• [WHAT YOU HAVE TO DO]
Where the data below begins, start duplicating lines exactly, and finish with the line containing "Бизнес-завтраки"; add nothing else. Leave the pictures out.

*** TASK INPUTS Section Begins ***

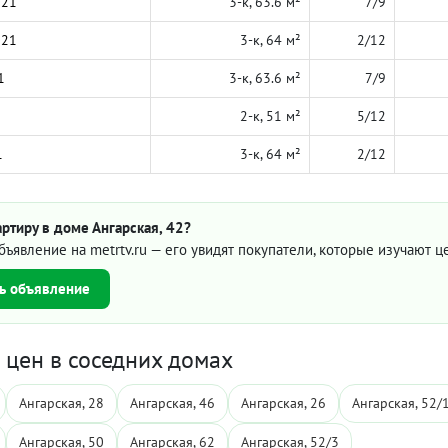
021
3-к, 63.6 м²
7/9
021
3-к, 64 м²
2/12
1
3-к, 63.6 м²
7/9
2-к, 51 м²
5/12
1
3-к, 64 м²
2/12
ртиру в доме Ангарская, 42?
бъявление на metrtv.ru — его увидят покупатели, которые изучают 
ь объявление
цен в соседних домах
Ангарская, 28
Ангарская, 46
Ангарская, 26
Ангарская, 52/
Ангарская, 50
Ангарская, 62
Ангарская, 52/3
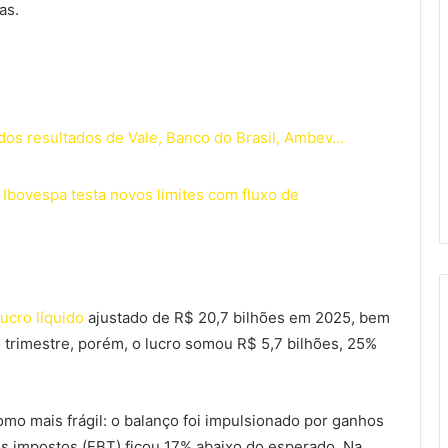
as.
dos resultados de Vale, Banco do Brasil, Ambev…
 Ibovespa testa novos limites com fluxo de
lucro líquido
ajustado de R$ 20,7 bilhões em 2025, bem
 trimestre, porém, o lucro somou R$ 5,7 bilhões, 25%
mo mais frágil: o balanço foi impulsionado por ganhos
dos impostos (EBT) ficou 17% abaixo do esperado. Na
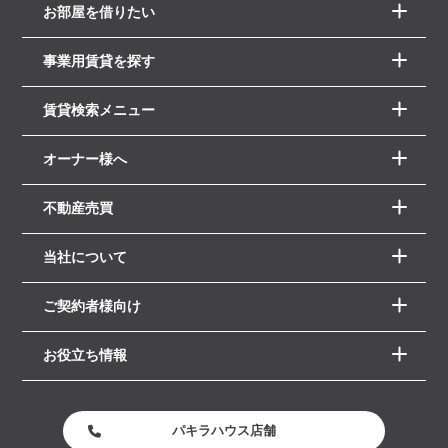
お部屋を借りたい
事業用賃貸を探す
賃貸検索メニュー
オーナー様へ
不動産売買
当社について
ご契約者様向け
お役立ち情報
パキラハウス店舗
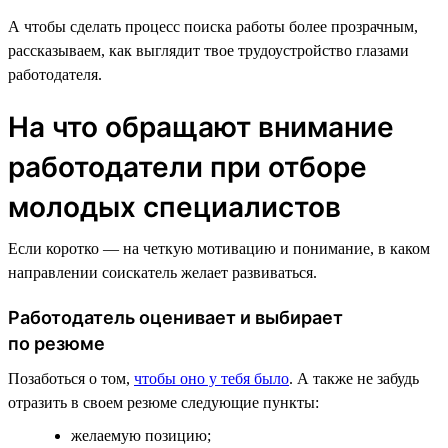
А чтобы сделать процесс поиска работы более прозрачным,
рассказываем, как выглядит твое трудоустройство глазами
работодателя.
На что обращают внимание
работодатели при отборе
молодых специалистов
Если коротко — на четкую мотивацию и понимание, в каком
направлении соискатель желает развиваться.
Работодатель оценивает и выбирает
по резюме
Позаботься о том,
чтобы оно у тебя было
. А также не забудь
отразить в своем резюме следующие пункты:
желаемую позицию;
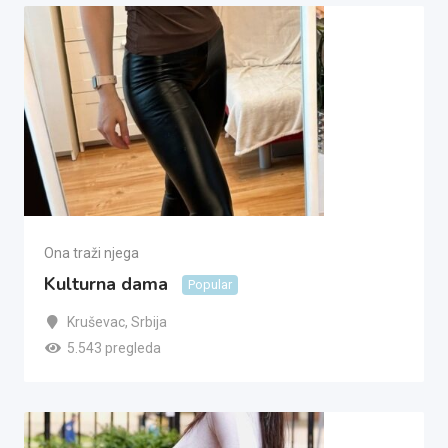
Ona traži njega
Kulturna dama
Popular
Kruševac
,
Srbija
5.543 pregleda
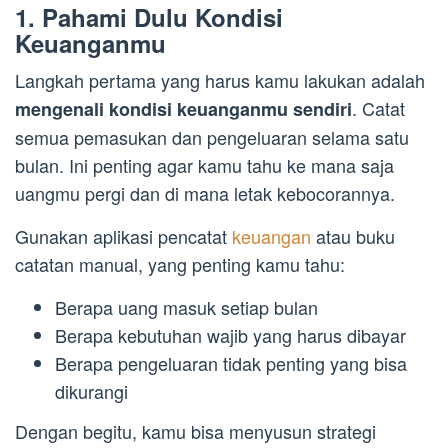
1. Pahami Dulu Kondisi
Keuanganmu
Langkah pertama yang harus kamu lakukan adalah
. Catat
mengenali kondisi keuanganmu sendiri
semua pemasukan dan pengeluaran selama satu
bulan. Ini penting agar kamu tahu ke mana saja
uangmu pergi dan di mana letak kebocorannya.
Gunakan aplikasi pencatat
keuangan
atau buku
catatan manual, yang penting kamu tahu:
Berapa uang masuk setiap bulan
Berapa kebutuhan wajib yang harus dibayar
Berapa pengeluaran tidak penting yang bisa
dikurangi
Dengan begitu, kamu bisa menyusun strategi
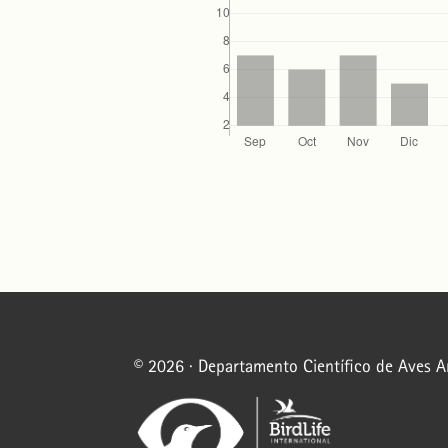
© 2026 · Departamento Científico de Aves 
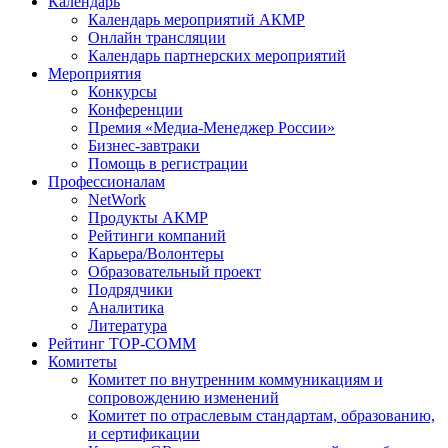
Календарь
Календарь мероприятий АКМР
Онлайн трансляции
Календарь партнерских мероприятий
Мероприятия
Конкурсы
Конференции
Премия «Медиа-Менеджер России»
Бизнес-завтраки
Помощь в регистрации
Профессионалам
NetWork
Продукты АКМР
Рейтинги компаний
Карьера/Волонтеры
Образовательный проект
Подрядчики
Аналитика
Литература
Рейтинг TOP-COMM
Комитеты
Комитет по внутренним коммуникациям и
сопровождению изменений
Комитет по отраслевым стандартам, образованию,
и сертификации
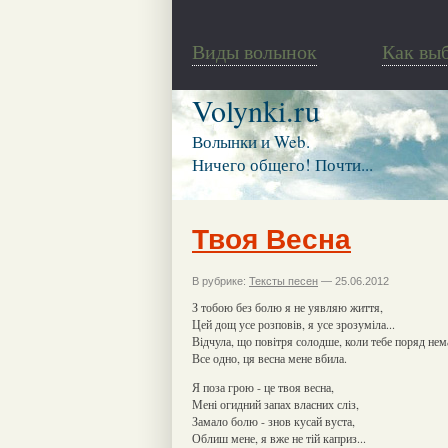
Виды волынок
Как вы
Volynki.ru
Волынки и Web.
Ничего общего! Почти...
Твоя Весна
В рубрике:
Тексты песен
— 25.06.2012
З тобою без болю я не уявляю життя,
Цей дощ усе розповів, я усе зрозуміла...
Відчула, що повітря солодше, коли тебе поряд нем
Все одно, ця весна мене вбила.
Я поза грою - це твоя весна,
Мені огидний запах власних сліз,
Замало болю - знов кусай вуста,
Облиш мене, я вже не тій каприз...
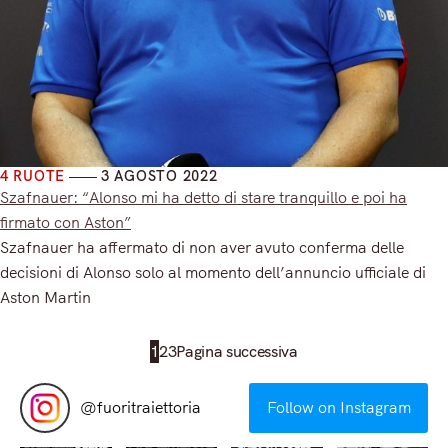
4 RUOTE
3 AGOSTO 2022
Szafnauer: “Alonso mi ha detto di stare tranquillo e poi ha
firmato con Aston”
Szafnauer ha affermato di non aver avuto conferma delle
decisioni di Alonso solo al momento dell’annuncio ufficiale di
Aston Martin
Read More
1
2
3
Pagina successiva
@
fuoritraiettoria
Follow on Instagram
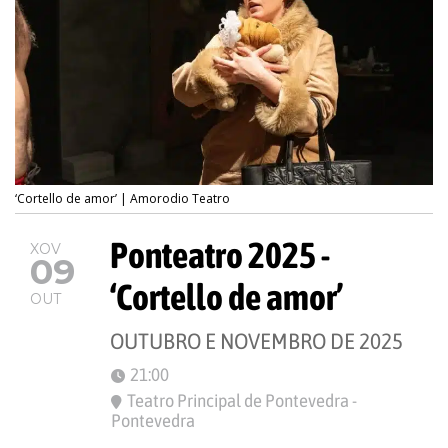
‘Cortello de amor’ | Amorodio Teatro
Ponteatro 2025 -
XOV
09
‘Cortello de amor’
OUT
OUTUBRO E NOVEMBRO DE 2025
21:00
Teatro Principal de Pontevedra -
Pontevedra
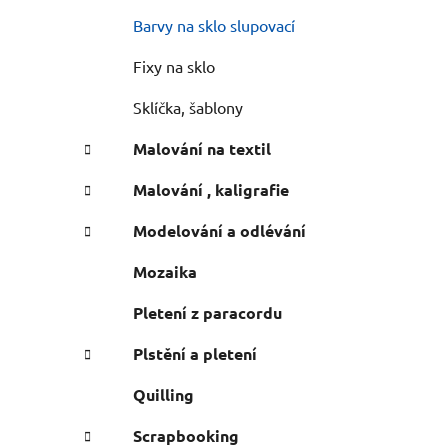
n
e
n
Barvy na sklo slupovací
í
Fixy na sklo
p
a
Sklíčka, šablony
n
Malování na textil
e
l
Malování , kaligrafie
Modelování a odlévání
Mozaika
Pletení z paracordu
Plstění a pletení
Quilling
Scrapbooking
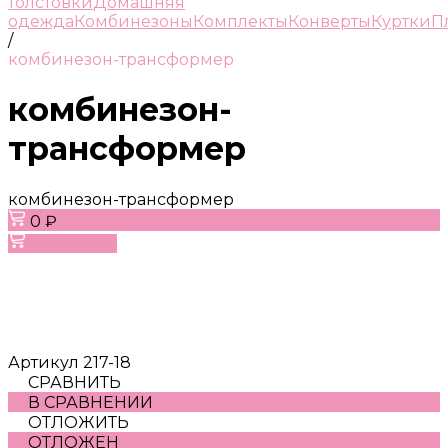
толстовки
Домашняя
одежда
Комбинезоны
Комплекты
Конверты
Куртки
П
/
комбинезон-трансформер
комбинезон-
трансформер
комбинезон-трансформер
0 ₽
В корзину
Артикул
217-18
СРАВНИТЬ
В СРАВНЕНИИ
ОТЛОЖИТЬ
ОТЛОЖЕН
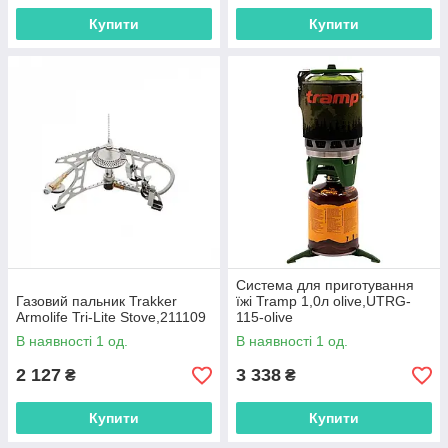
Купити
Купити
Система для приготування
Газовий пальник Trakker
їжі Tramp 1,0л olive,UTRG-
Armolife Tri-Lite Stove,211109
115-olive
В наявності 1 од.
В наявності 1 од.
2 127
3 338
₴
₴
Купити
Купити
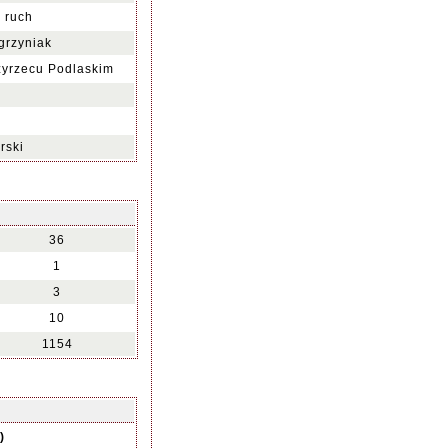
a ruch
grzyniak
yrzecu Podlaskim
rski
36
1
3
10
1154
)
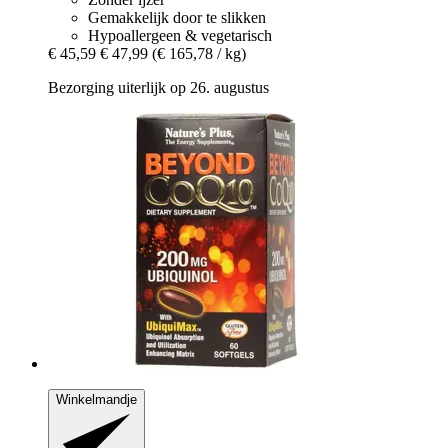
Gemakkelijk door te slikken
Hypoallergeen & vegetarisch
€ 45,59
€ 47,99
(€ 165,78 / kg)
Bezorging uiterlijk op 26. augustus
Winkelmandje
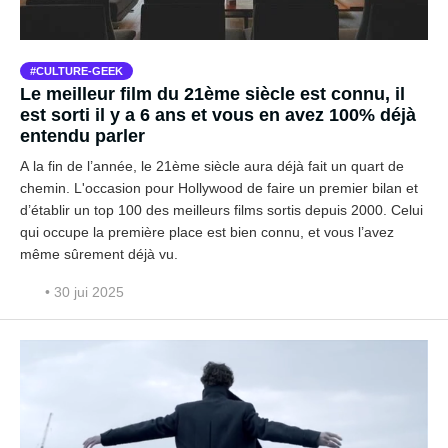
CULTURE-GEEK
Le meilleur film du 21ème siècle est connu, il
est sorti il y a 6 ans et vous en avez 100% déjà
entendu parler
A la fin de l’année, le 21ème siècle aura déjà fait un quart de
chemin. L'occasion pour Hollywood de faire un premier bilan et
d’établir un top 100 des meilleurs films sortis depuis 2000. Celui
qui occupe la première place est bien connu, et vous l’avez
même sûrement déjà vu.
• 30 jui 2025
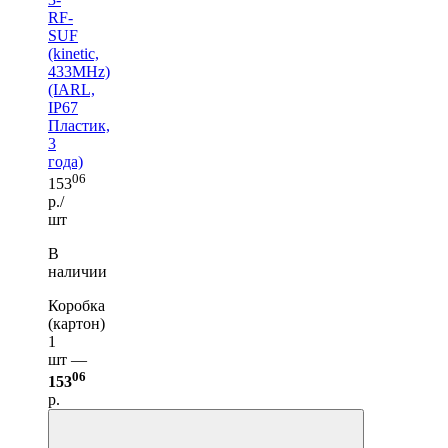
RF-
SUF
(kinetic,
433MHz)
(IARL,
IP67
Пластик,
3
года)
06
153
р./
шт
В
наличии
Коробка
(картон)
1
шт —
06
153
р.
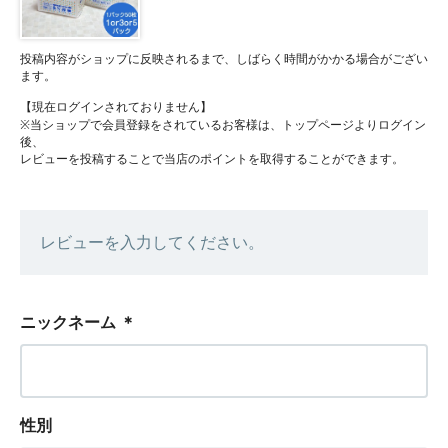
投稿内容がショップに反映されるまで、しばらく時間がかかる場合がござい
ます。
【現在ログインされておりません】
※当ショップで会員登録をされているお客様は、トップページよりログイン
後、
レビューを投稿することで当店のポイントを取得することができます。
レビューを入力してください。
ニックネーム
＊
性別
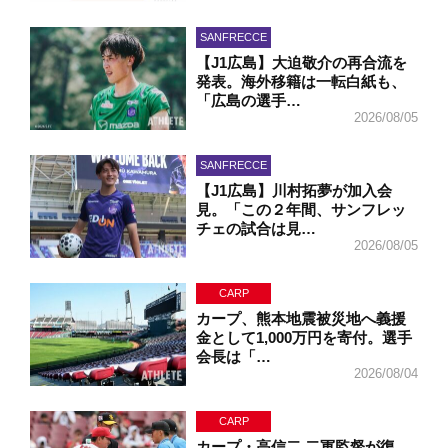
SANFRECCE
【J1広島】大迫敬介の再合流を
発表。海外移籍は一転白紙も、
「広島の選手…
2026/08/05
SANFRECCE
【J1広島】川村拓夢が加入会
見。「この２年間、サンフレッ
チェの試合は見…
2026/08/05
CARP
カープ、熊本地震被災地へ義援
金として1,000万円を寄付。選手
会長は「…
2026/08/04
CARP
カープ・高信二 二軍監督が復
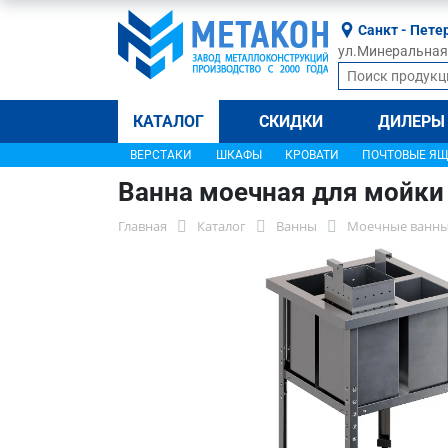
Санкт - Пете
ул.Минеральная, 
КАТАЛОГ
СКИДКИ
ДИЛЕРЫ
ВЕРСТАКИ
ШКАФЫ
КРОВАТИ
ПОЧТОВЫЕ Я
Ванна моечная для мойки
Главная
Каталог
Ванны
Моечные ванны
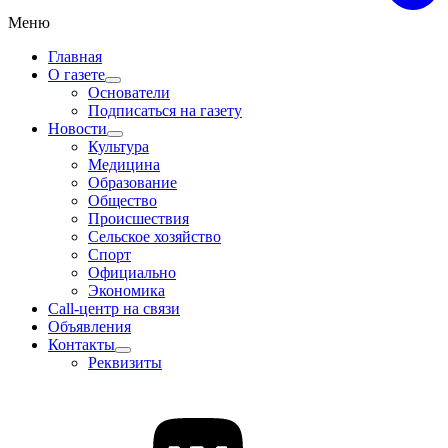
Меню
Главная
О газете
Основатели
Подписаться на газету
Новости
Культура
Медицина
Образование
Общество
Происшествия
Сельское хозяйство
Спорт
Официально
Экономика
Call-центр на связи
Объявления
Контакты
Реквизиты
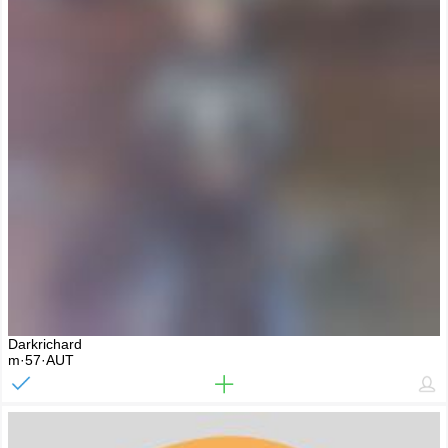
Darkrichard
m·57·AUT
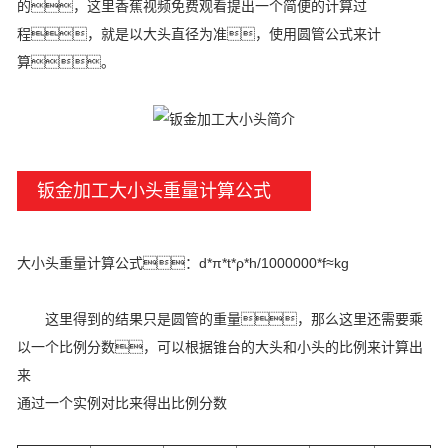
的，这里香蕉视频免费观看提出一个简便的计算过
程，就是以大头直径为准，使用圆管公式来计
算。
钣金加工大小头重量计算公式
大小头重量计算公式：d*π*t*ρ*h/1000000*f≈kg
这里得到的结果只是圆管的重量，那么这里还需要乘
以一个比例分数，可以根据锥台的大头和小头的比例来计算出
来
通过一个实例对比来得出比例分数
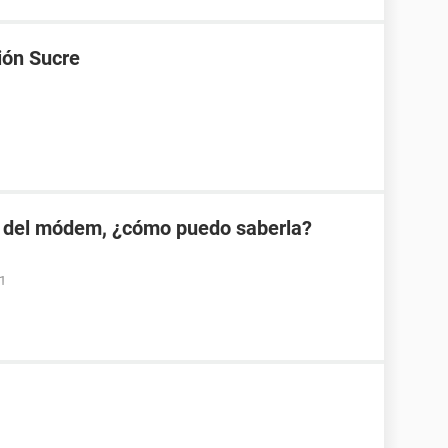
ión Sucre
 del módem, ¿cómo puedo saberla?
01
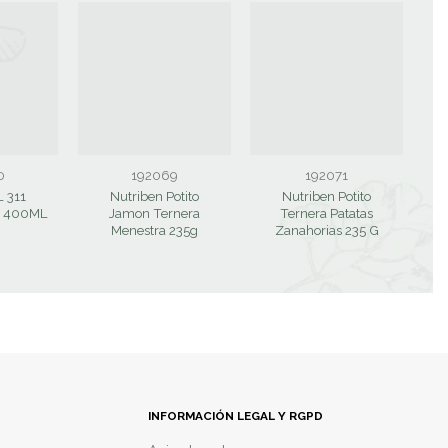
0
192069
192071
 311
Nutriben Potito
Nutriben Potito
N
 400ML
Jamon Ternera
Ternera Patatas
Menestra 235g
Zanahorias 235 G
INFORMACIÓN LEGAL Y RGPD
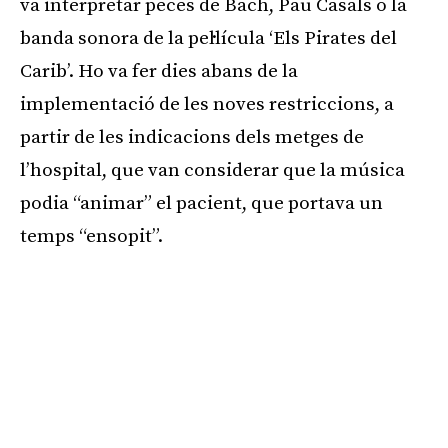
va interpretar peces de Bach, Pau Casals o la
banda sonora de la pel·lícula ‘Els Pirates del
Carib’. Ho va fer dies abans de la
implementació de les noves restriccions, a
partir de les indicacions dels metges de
l’hospital, que van considerar que la música
podia “animar” el pacient, que portava un
temps “ensopit”.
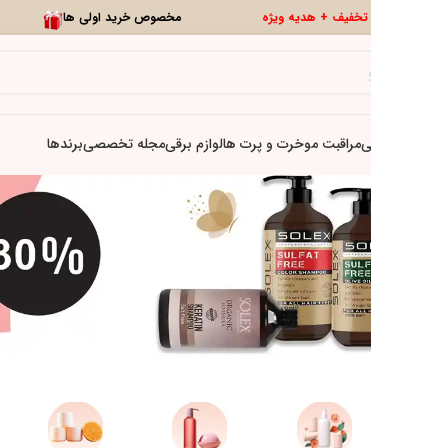
0
تخفیف ویژه
تازه ها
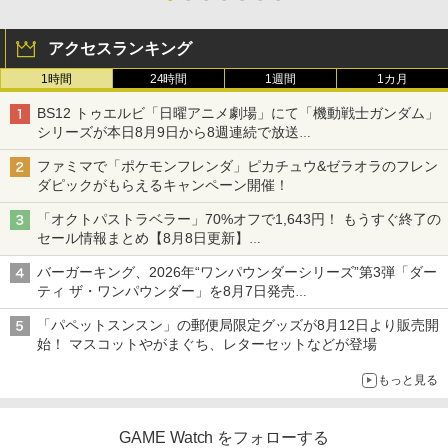
アクセスランキング
1時間
24時間
1週間
1カ月
BS12 トゥエルビ「日曜アニメ劇場」にて「機動戦士ガンダム」
シリーズが本日8月9日から8週連続で放送
初回は「機動戦士ガンダム【HDリマスター版】」
ファミマで「ポケモンフレンダ」ピカチュウ&ゼラオラのフレン
ダピックがもらえるキャンペーン開催！
「オクトパストラベラー」70%オフで1,643円！ もうすぐ終了の
セール情報まとめ【8月8日更新】
ニンテンドーeショップでは「大神 絶景版」が67%オフで990円
バーガーキング、2026年“ワンパウンダーシリーズ”第3弾「ダー
ティ ザ・ワンパウンダー」を8月7日発売
「特製ガーリックマヨソース」を使用した超大型チーズバーガー
「パペットスンスン」の郵便局限定グッズが8月12日より販売開
始！ マスコットやがまぐち、レターセットなどが登場
もっと見る
GAME Watch をフォローする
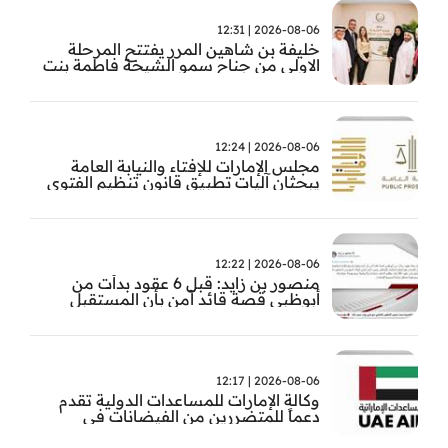
2026-08-06 | 12:31
خليفة بن شاهين المرر يفتتح المرحلة
الاولى من جناح سمو الشيخة فاطمة بنت
مبارك للجراحة النسائية والتوليد في
مستشفى المقاصد
2026-08-06 | 12:24
مجلس الإمارات للإفتاء والنيابة العامة
يبحثان آليات تطبيق قانون تنظيم الفتوى
وضبط المخالفات
2026-08-06 | 12:22
منصور بن زايد: قبل 6 عقود بدأت من
أبوظبي قصة قائد آمن بأن المستقبل
يُصنع بالإرادة والعمل
2026-08-06 | 12:17
وكالة الإمارات للمساعدات الدولية تقدم
دعماً للمتضررين من الفيضانات في
بنغلاديش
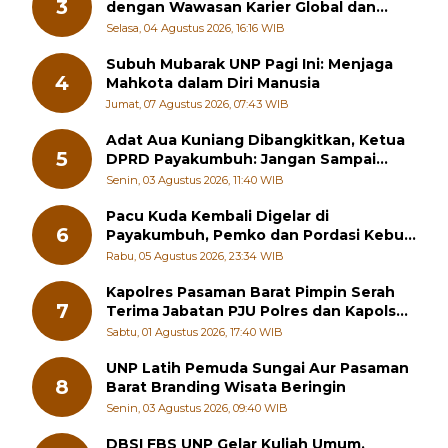
3
dengan Wawasan Karier Global dan
Kewirausahaan Kreatif
Selasa, 04 Agustus 2026, 16:16 WIB
Subuh Mubarak UNP Pagi Ini: Menjaga
4
Mahkota dalam Diri Manusia
Jumat, 07 Agustus 2026, 07:43 WIB
Adat Aua Kuniang Dibangkitkan, Ketua
5
DPRD Payakumbuh: Jangan Sampai
Generasi Muda Hilang Jati Diri
Senin, 03 Agustus 2026, 11:40 WIB
Pacu Kuda Kembali Digelar di
6
Payakumbuh, Pemko dan Pordasi Kebut
Persiapan!
Rabu, 05 Agustus 2026, 23:34 WIB
Kapolres Pasaman Barat Pimpin Serah
7
Terima Jabatan PJU Polres dan Kapolsek
Sungai Beremas
Sabtu, 01 Agustus 2026, 17:40 WIB
UNP Latih Pemuda Sungai Aur Pasaman
8
Barat Branding Wisata Beringin
Senin, 03 Agustus 2026, 09:40 WIB
DBSI FBS UNP Gelar Kuliah Umum,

*** TASK INPUTS Section Ends ***

• [RESPONSE]
021
3-к, 63.6 м²
7/9
021
3-к, 64 м²
2/12
1
3-к, 63.6 м²
7/9
2-к, 51 м²
5/12
1
3-к, 64 м²
2/12
ртиру в доме Ангарская, 42?
бъявление на metrtv.ru — его увидят покупатели, которые изучают 
ь объявление
цен в соседних домах
Ангарская, 28
Ангарская, 46
Ангарская, 26
Ангарская, 52/
Ангарская, 50
Ангарская, 62
Ангарская, 52/3
as.
dos resultados de Vale, Banco do Brasil, Ambev…
 Ibovespa testa novos limites com fluxo de
lucro líquido
ajustado de R$ 20,7 bilhões em 2025, bem
 trimestre, porém, o lucro somou R$ 5,7 bilhões, 25%
mo mais frágil: o balanço foi impulsionado por ganhos
dos impostos (EBT) ficou 17% abaixo do esperado. Na
お部屋を借りたい
事業用賃貸を探す
賃貸検索メニュー
オーナー様へ
不動産売買
当社について
ご契約者様向け
お役立ち情報
パキラハウス店舗
А чтобы сделать процесс поиска работы более прозрачным,
рассказываем, как выглядит твое трудоустройство глазами
работодателя.
На что обращают внимание
работодатели при отборе
молодых специалистов
Если коротко — на четкую мотивацию и понимание, в каком
направлении соискатель желает развиваться.
Работодатель оценивает и выбирает
по резюме
Позаботься о том,
чтобы оно у тебя было
. А также не забудь
отразить в своем резюме следующие пункты:
желаемую позицию;
Ona traži njega
Kulturna dama
Popular
Kruševac
,
Srbija
5.543 pregleda
1. Pahami Dulu Kondisi
Keuanganmu
Langkah pertama yang harus kamu lakukan adalah
. Catat
mengenali kondisi keuanganmu sendiri
semua pemasukan dan pengeluaran selama satu
bulan. Ini penting agar kamu tahu ke mana saja
uangmu pergi dan di mana letak kebocorannya.
Gunakan aplikasi pencatat
keuangan
atau buku
catatan manual, yang penting kamu tahu:
Berapa uang masuk setiap bulan
Berapa kebutuhan wajib yang harus dibayar
Berapa pengeluaran tidak penting yang bisa
dikurangi
Dengan begitu, kamu bisa menyusun strategi
© 2026 · Departamento Científico de Aves 
Календарь
Календарь мероприятий АКМР
Онлайн трансляции
Календарь партнерских мероприятий
Мероприятия
Конкурсы
Конференции
Премия «Медиа-Менеджер России»
Бизнес-завтраки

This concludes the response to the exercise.